BEGIN

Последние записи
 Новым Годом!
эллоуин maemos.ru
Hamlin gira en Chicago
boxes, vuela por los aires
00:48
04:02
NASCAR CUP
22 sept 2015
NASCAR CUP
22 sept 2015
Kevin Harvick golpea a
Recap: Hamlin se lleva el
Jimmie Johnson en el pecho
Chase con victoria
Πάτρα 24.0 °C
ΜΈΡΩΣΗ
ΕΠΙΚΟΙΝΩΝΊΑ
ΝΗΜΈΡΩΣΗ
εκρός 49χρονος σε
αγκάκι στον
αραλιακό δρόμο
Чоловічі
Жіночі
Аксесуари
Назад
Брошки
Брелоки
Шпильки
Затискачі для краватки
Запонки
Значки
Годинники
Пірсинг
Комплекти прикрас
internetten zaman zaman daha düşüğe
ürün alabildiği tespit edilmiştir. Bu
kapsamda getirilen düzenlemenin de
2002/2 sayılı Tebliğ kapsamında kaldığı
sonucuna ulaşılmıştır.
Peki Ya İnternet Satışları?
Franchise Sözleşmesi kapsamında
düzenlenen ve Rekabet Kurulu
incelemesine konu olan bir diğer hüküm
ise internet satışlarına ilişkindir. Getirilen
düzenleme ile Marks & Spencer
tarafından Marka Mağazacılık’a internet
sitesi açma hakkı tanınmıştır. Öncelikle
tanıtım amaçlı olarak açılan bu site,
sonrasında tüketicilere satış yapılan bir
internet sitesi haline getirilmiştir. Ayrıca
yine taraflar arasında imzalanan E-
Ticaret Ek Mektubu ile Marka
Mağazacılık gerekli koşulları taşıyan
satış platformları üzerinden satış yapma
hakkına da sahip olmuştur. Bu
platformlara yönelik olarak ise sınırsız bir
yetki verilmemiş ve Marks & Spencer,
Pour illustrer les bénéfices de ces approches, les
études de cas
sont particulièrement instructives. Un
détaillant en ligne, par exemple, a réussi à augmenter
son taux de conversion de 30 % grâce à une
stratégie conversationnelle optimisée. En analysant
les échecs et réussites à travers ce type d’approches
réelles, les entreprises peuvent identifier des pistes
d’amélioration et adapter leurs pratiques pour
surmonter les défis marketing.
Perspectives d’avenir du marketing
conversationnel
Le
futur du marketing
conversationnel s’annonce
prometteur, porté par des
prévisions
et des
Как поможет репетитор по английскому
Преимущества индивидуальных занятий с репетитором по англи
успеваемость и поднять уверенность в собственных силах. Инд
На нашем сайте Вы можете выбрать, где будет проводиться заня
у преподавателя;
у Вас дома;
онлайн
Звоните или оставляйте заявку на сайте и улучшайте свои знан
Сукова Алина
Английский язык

END
BEGIN

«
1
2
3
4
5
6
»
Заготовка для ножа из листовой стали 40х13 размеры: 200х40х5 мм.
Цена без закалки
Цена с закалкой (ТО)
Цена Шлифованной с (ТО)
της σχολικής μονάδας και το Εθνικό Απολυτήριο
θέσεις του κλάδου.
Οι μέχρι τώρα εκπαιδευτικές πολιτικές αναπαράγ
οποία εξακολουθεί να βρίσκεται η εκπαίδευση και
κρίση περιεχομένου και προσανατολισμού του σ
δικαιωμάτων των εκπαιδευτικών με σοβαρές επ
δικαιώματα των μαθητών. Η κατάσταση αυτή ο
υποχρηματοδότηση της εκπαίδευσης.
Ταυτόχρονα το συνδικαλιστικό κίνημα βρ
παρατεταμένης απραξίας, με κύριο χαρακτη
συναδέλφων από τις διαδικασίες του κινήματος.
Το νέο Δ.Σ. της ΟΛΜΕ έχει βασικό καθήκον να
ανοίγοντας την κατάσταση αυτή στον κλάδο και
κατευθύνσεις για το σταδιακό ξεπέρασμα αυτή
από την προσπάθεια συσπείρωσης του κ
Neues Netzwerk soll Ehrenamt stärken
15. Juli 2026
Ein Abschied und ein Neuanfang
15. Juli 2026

END

= About this task =
Reproduce word for word the material above, beginning with the line that contains "Hamlin gira en Chicago" and ending with the line that contains "успеваемость и поднять".

= Result =
Hamlin gira en Chicago
boxes, vuela por los aires
00:48
04:02
NASCAR CUP
22 sept 2015
NASCAR CUP
22 sept 2015
Kevin Harvick golpea a
Recap: Hamlin se lleva el
Jimmie Johnson en el pecho
Chase con victoria
Πάτρα 24.0 °C
ΜΈΡΩΣΗ
ΕΠΙΚΟΙΝΩΝΊΑ
ΝΗΜΈΡΩΣΗ
εκρός 49χρονος σε
αγκάκι στον
αραλιακό δρόμο
Чоловічі
Жіночі
Аксесуари
Назад
Брошки
Брелоки
Шпильки
Затискачі для краватки
Запонки
Значки
Годинники
Пірсинг
Комплекти прикрас
internetten zaman zaman daha düşüğe
ürün alabildiği tespit edilmiştir. Bu
kapsamda getirilen düzenlemenin de
2002/2 sayılı Tebliğ kapsamında kaldığı
sonucuna ulaşılmıştır.
Peki Ya İnternet Satışları?
Franchise Sözleşmesi kapsamında
düzenlenen ve Rekabet Kurulu
incelemesine konu olan bir diğer hüküm
ise internet satışlarına ilişkindir. Getirilen
düzenleme ile Marks & Spencer
tarafından Marka Mağazacılık’a internet
sitesi açma hakkı tanınmıştır. Öncelikle
tanıtım amaçlı olarak açılan bu site,
sonrasında tüketicilere satış yapılan bir
internet sitesi haline getirilmiştir. Ayrıca
yine taraflar arasında imzalanan E-
Ticaret Ek Mektubu ile Marka
Mağazacılık gerekli koşulları taşıyan
satış platformları üzerinden satış yapma
hakkına da sahip olmuştur. Bu
platformlara yönelik olarak ise sınırsız bir
yetki verilmemiş ve Marks & Spencer,
Pour illustrer les bénéfices de ces approches, les
études de cas
sont particulièrement instructives. Un
détaillant en ligne, par exemple, a réussi à augmenter
son taux de conversion de 30 % grâce à une
stratégie conversationnelle optimisée. En analysant
les échecs et réussites à travers ce type d’approches
réelles, les entreprises peuvent identifier des pistes
d’amélioration et adapter leurs pratiques pour
surmonter les défis marketing.
Perspectives d’avenir du marketing
conversationnel
Le
futur du marketing
conversationnel s’annonce
prometteur, porté par des
prévisions
et des
Как поможет репетитор по английскому
Преимущества индивидуальных занятий с репетитором по англи
успеваемость и поднять уверенность в собственных силах. Инд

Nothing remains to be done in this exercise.